To my mind not technically a castle in the truest sense, by that i mean one that guards a valley or entry into a town or port. This giant hunting lodge was a safe place to bed down the night when the king (or queen) were in between the bigger castles of Winchester and Windsor. It makes some sense, as making overnight camp in the woods wouldn’t be the done thing for a medieval monarch, so a more substantial edifice was knocked up as a halfway house.

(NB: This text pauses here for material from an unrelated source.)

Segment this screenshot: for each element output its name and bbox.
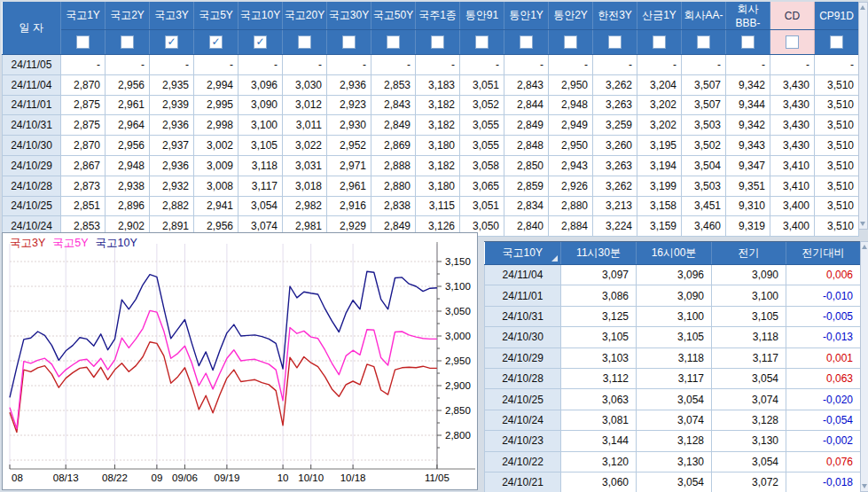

What we see today is the tired and shorn hulk of what was once a more intimidating and certainly luxurious (for its time) edifice, featuring the latest mod cons, such as a chimney. There are few worse things than the room filling up with smoke. The outer dressing stones pilfered for use elsewhere - more than likely Windsor Castle - when its need was radically reduced by the improvement of trackways and speed of passage between forest and town.
From Henry I to Edward I was this castles true heyday, but fashions slide and so do trade routes. It could even be that a new path was cut via Basingstoke, bypassing this backwater altogether? By the elizabethan age - a mighty 500 years from us now - this pile of stones was already in ruin. I find it a wonder that what we bear witness to today is still quite substantial.

It was a bright afternoon as i meandered across the common wetland of North Warnborough Greens, with its wildflowers, grazing Highland cattle and happy fords, to round a corner of brambles and suddenly glance up at its remains.
A chilly north easterly blew, the sky ablaze of blue, the thin air awash with the call of nesting birds and flaking blossom.
Plantagenet kings will surely bow as nature reclaims what was hers all along.